The Supreme Court reached
conclusions relevant to the facts before the court. First, “the comparative
reliability of an analyst’s testimonial report drawn from machine-produced data
does not overcome the Sixth Amendment bar.” Id. at ___, 131 S. Ct.
at 2715, 180 L. Ed. 2d at 621. Second, the analysts who write reports
that the prosecution introduces must be made available for confrontation even
if they possess “‘the scientific acumen of Mme. Curie and the veracity of
Mother Teresa.’” Ibid. (quoting Melendez-Diaz, supra, 557 U.S.
at 319 n.6, 129 S. Ct. at 2537 n.6, 174 L. Ed. 2d at 327 n.6).
In her
concurring opinion, Justice Sotomayor noted that Bullcoming would have
been “a different case if, for example, a supervisor who observed an analyst
conducting a test testified about the results or a report about such results.” Id.

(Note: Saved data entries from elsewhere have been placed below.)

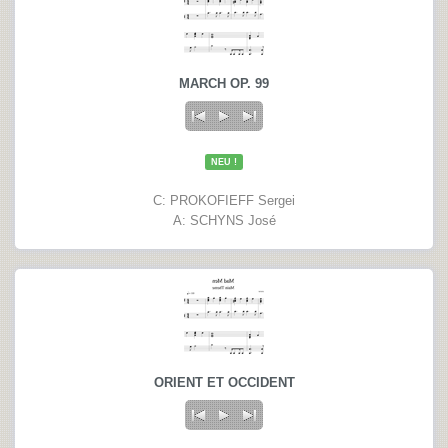
MARCH OP. 99
NEU !
C: PROKOFIEFF Sergei
A: SCHYNS José
ORIENT ET OCCIDENT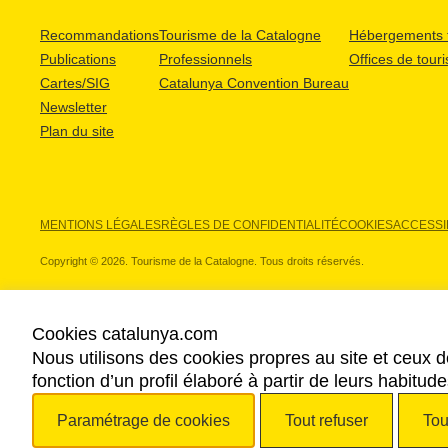
Recommandations
Tourisme de la Catalogne
Hébergements t
Publications
Professionnels
Offices de tour
Cartes/SIG
Catalunya Convention Bureau
Newsletter
Plan du site
MENTIONS LÉGALES
RÈGLES DE CONFIDENTIALITÉ
COOKIES
ACCESSIB
Copyright © 2026. Tourisme de la Catalogne. Tous droits réservés.
Cookies catalunya.com
Nous utilisons des cookies propres au site et ceux d
NOS PARTENAIRES
fonction d’un profil élaboré à partir de leurs habitu
Paramétrage de cookies
Tout refuser
Tou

at ___, 131 S. Ct. at 2722, 180 L. Ed. 2d at 629. Razatos did not
observe the testing of the forensic analyst. Ibid.
B.
In Williams
v. Illinois, supra, the Court divided over the question of whether a
DNA profile, prepared by a specialist who did not testify, was offered for the
truth of its contents. 567 U.S. at ___, ___, 132 S. Ct. at 2228,
2236, 183 L. Ed. 2d at 99, 108 (plurality opinion). No justice in Williams suggested that
passing testimonial statements offered for their truth through a surrogate
witness would be acceptable under the Confrontation Clause.
See State v. O’Neill,
193 N.J. 148, 175 (2007) (affording protections to accused under state
law when “[t]he shifting sands of federal jurisprudence provide no certainty
concerning the standard that might apply to the next set of slightly different
facts”). Cautious prosecutors can still place on the stand the chemist or
analyst who actually conducted the test and will not have to worry about a
United States Supreme Court decision upending a conviction.